A response surface methodology and desirability approach for predictive modeling and optimization of cutting temperature in machining hardened steel

This paper presents an experimental investigation on cutting temperature during hard turning of EN 24 steel (50 HRC) using TiN coated carbide insert under dry environment. The prediction model is developed using response surface methodology and optimization of process parameter is performed by desirability approach. A stiff rise in cutting temperature is noticed when feed and cutting speed are elevated. The effect of depth of cut on cutting temperature is not that much significant compared with cutting speed and feed as observed from main effects plot. The response surface second order model presented high correlation coefficient (R2 = 0.992) explaining 99.2 % of the variability in the cutting temperature which indicates the goodness of fit for the model to the actual data and high statistical significance of the model.
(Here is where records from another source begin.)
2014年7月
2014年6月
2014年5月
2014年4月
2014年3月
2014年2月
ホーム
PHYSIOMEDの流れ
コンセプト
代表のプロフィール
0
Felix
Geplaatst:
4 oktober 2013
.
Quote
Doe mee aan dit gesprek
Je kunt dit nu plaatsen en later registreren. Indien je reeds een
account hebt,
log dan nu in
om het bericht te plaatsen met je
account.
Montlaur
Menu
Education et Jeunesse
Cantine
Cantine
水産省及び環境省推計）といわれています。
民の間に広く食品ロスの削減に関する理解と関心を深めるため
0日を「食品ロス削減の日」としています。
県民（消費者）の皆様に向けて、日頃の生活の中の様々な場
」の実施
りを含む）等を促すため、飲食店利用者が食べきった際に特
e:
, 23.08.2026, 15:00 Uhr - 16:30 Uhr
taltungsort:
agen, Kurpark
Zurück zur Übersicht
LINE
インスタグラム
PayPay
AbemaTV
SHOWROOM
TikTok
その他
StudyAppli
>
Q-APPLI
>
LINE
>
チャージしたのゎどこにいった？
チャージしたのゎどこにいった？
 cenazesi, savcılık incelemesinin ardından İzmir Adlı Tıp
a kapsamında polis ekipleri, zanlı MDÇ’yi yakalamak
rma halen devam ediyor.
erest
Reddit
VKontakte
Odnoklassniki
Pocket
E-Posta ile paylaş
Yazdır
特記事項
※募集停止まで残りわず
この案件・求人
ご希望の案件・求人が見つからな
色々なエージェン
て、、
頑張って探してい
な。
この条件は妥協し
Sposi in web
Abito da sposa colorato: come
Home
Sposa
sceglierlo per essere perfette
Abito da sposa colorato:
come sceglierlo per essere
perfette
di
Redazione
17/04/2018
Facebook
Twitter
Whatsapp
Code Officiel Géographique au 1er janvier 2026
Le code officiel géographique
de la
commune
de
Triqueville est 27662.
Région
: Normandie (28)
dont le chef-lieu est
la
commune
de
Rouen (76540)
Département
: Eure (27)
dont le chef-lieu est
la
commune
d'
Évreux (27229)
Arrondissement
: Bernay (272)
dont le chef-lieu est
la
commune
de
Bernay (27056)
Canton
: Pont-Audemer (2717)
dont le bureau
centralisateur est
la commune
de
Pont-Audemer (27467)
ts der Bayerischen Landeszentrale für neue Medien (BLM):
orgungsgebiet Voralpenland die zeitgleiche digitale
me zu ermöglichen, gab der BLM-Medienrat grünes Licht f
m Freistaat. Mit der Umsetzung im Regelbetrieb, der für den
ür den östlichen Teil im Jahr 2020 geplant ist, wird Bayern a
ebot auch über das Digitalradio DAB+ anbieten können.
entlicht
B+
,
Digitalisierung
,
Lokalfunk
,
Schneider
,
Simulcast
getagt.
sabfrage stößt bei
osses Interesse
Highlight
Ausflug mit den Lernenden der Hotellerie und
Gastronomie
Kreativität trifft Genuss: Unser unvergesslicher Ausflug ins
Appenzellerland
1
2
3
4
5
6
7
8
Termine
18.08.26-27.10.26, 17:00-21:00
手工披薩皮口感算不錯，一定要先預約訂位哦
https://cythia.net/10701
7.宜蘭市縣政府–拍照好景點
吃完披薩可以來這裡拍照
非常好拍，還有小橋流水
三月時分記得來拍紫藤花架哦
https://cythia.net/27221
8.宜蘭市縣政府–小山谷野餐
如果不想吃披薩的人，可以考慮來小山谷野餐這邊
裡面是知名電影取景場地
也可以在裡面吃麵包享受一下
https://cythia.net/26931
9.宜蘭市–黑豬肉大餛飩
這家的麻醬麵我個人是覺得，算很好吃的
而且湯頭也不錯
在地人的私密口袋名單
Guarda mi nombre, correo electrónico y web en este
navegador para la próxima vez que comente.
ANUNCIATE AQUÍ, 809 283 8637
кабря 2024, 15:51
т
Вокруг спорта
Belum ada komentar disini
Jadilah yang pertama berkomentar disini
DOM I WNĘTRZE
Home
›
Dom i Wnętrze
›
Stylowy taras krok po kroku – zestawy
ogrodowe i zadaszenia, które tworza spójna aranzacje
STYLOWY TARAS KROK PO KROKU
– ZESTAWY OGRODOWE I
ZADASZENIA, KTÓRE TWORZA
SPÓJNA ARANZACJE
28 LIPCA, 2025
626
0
The experimental and predicted values are very close to each other. The calculated error for cutting temperature lies between 1.88-3.19 % during confirmation trial. Therefore, the developed second order model correlates the relationship of the cutting temperature with the process parameters with good degree of approximation. The optimal combination for process parameter is depth of cut at 0.2mm, feed of 0.1597 mm/rev and cutting speed of 70m/min. Based on these combination, the value of cutting temperature is 302.950C whose desirability is one.